### [TASK REQUIREMENTS]
The line containing "Azienda (525, 106)" marks the end: quote every line from the start of the records below through it, word for word.

### [DATA FOR REVIEW]
******************************

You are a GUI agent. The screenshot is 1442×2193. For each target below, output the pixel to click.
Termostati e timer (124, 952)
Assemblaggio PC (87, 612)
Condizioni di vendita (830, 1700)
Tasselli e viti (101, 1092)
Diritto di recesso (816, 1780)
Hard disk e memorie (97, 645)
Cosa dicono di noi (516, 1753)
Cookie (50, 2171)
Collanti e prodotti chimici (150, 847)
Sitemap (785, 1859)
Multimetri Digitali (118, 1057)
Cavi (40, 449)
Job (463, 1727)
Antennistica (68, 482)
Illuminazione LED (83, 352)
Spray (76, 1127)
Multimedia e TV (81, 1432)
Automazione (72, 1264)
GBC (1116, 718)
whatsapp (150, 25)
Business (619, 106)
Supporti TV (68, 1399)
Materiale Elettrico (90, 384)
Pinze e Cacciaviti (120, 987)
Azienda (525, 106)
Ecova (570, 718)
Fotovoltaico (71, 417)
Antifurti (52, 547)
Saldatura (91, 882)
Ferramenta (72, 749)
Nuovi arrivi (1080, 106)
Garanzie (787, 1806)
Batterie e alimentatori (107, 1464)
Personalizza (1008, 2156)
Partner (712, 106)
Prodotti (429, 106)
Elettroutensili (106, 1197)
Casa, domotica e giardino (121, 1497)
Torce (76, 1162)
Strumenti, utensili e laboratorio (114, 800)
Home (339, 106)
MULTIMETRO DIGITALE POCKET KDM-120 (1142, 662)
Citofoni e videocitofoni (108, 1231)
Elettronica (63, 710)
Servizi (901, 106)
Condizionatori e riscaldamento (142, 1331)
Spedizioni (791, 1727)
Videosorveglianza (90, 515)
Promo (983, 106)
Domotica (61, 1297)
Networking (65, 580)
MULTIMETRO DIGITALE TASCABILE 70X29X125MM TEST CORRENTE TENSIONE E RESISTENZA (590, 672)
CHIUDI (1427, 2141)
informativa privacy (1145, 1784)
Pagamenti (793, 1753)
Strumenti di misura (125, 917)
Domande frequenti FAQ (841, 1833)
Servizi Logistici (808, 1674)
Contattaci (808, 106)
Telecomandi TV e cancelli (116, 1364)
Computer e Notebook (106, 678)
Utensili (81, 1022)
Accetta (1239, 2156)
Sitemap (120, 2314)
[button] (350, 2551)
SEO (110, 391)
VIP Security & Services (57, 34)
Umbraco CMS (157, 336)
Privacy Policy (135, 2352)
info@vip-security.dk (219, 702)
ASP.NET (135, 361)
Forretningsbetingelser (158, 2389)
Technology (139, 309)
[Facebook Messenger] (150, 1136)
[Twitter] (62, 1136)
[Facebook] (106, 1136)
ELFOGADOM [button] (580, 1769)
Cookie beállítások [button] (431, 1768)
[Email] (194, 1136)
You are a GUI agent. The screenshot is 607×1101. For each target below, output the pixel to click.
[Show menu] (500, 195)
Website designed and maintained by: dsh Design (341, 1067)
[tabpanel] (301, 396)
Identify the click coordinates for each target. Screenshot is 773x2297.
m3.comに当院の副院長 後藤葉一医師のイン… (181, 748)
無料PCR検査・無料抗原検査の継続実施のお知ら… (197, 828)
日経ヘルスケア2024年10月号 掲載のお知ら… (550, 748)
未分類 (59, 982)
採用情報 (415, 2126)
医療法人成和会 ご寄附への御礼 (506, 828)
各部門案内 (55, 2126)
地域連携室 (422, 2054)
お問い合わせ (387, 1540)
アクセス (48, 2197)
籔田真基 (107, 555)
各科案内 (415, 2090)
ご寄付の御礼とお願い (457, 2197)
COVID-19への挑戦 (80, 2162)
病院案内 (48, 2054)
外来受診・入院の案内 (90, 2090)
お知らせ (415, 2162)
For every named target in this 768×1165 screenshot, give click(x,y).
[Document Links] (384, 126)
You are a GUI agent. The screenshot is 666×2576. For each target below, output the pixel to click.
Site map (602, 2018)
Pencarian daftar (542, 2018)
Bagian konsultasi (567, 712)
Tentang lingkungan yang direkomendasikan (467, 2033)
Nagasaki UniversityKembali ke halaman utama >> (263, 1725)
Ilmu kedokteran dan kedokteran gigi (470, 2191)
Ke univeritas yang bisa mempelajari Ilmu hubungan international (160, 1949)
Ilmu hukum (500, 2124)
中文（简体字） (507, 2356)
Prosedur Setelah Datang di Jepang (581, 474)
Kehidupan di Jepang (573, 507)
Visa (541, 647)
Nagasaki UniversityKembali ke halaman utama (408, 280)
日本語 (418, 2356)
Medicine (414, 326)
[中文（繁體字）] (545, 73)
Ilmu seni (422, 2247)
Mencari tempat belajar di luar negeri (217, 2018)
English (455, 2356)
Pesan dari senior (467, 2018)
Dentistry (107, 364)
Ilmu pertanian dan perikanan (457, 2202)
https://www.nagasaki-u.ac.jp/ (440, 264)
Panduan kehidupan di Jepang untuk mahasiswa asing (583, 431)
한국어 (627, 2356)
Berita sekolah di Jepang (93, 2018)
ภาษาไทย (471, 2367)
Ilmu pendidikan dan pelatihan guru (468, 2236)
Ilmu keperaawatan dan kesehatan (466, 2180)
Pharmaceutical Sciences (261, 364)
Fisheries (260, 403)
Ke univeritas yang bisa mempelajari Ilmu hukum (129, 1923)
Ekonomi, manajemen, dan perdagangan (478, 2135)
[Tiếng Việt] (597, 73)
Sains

******************************

### [RESPONSE TO THE EXERCISE]
You are a GUI agent. The screenshot is 1442×2193. For each target below, output the pixel to click.
Termostati e timer (124, 952)
Assemblaggio PC (87, 612)
Condizioni di vendita (830, 1700)
Tasselli e viti (101, 1092)
Diritto di recesso (816, 1780)
Hard disk e memorie (97, 645)
Cosa dicono di noi (516, 1753)
Cookie (50, 2171)
Collanti e prodotti chimici (150, 847)
Sitemap (785, 1859)
Multimetri Digitali (118, 1057)
Cavi (40, 449)
Job (463, 1727)
Antennistica (68, 482)
Illuminazione LED (83, 352)
Spray (76, 1127)
Multimedia e TV (81, 1432)
Automazione (72, 1264)
GBC (1116, 718)
whatsapp (150, 25)
Business (619, 106)
Supporti TV (68, 1399)
Materiale Elettrico (90, 384)
Pinze e Cacciaviti (120, 987)
Azienda (525, 106)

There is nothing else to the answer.